Prove that $5 \sqrt{2}$ is irrational.

Solution:

Let $5 \sqrt{2}$ is a rational number.

$\therefore 5 \sqrt{2}=\frac{p}{q}$, where $p$ and $q$ are some integers and $\operatorname{HCF}(p, q)=1$     ......(1)

$\Rightarrow 5 \sqrt{2} q=p$

$\Rightarrow(5 \sqrt{2} q)^{2}=p^{2}$

$\Rightarrow 2\left(25 q^{2}\right)=p^{2}$

$\Rightarrow p^{2}$ is divisible by 2

$\Rightarrow p$ is divisible by 2 .....(2)
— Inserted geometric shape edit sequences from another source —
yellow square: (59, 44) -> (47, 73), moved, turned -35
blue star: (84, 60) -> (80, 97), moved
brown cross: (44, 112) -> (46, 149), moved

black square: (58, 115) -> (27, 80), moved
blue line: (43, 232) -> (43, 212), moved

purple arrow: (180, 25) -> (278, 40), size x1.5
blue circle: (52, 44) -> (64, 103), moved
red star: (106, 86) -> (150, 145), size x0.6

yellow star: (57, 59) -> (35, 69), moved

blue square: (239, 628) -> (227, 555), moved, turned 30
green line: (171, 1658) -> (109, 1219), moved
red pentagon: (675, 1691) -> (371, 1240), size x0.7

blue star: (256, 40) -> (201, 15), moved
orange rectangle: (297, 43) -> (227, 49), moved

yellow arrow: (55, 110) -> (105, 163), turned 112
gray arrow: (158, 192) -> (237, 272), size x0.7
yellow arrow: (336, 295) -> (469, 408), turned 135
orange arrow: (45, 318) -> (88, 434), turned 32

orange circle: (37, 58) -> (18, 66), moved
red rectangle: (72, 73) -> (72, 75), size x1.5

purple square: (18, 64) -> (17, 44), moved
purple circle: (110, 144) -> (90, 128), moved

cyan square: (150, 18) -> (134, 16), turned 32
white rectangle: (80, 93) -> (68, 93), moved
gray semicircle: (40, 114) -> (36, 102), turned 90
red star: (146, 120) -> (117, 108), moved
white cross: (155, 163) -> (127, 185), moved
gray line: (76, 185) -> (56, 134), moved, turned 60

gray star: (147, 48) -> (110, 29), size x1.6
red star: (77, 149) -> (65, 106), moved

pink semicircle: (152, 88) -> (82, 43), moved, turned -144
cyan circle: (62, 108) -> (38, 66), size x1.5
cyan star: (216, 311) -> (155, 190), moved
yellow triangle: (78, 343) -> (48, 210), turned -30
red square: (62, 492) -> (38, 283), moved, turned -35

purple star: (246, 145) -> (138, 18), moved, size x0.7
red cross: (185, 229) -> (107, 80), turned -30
Let p = 2m, where m is some integer.

$\therefore 5 \sqrt{2} q=2 m$

$\Rightarrow(5 \sqrt{2} q)^{2}=(2 m)^{2}$

$\Rightarrow 2\left(25 q^{2}\right)=4 m^{2}$

$\Rightarrow 25 q^{2}=2 m^{2}$

$\Rightarrow q^{2}$ is divisible by 2

$\Rightarrow q$ is divisible by 2    ......(3)

From (2) and (3), 2 is a common factor of both p and q, which contradicts (1).
Hence, our assumption is wrong.

Thus, $5 \sqrt{2}$ is irrational.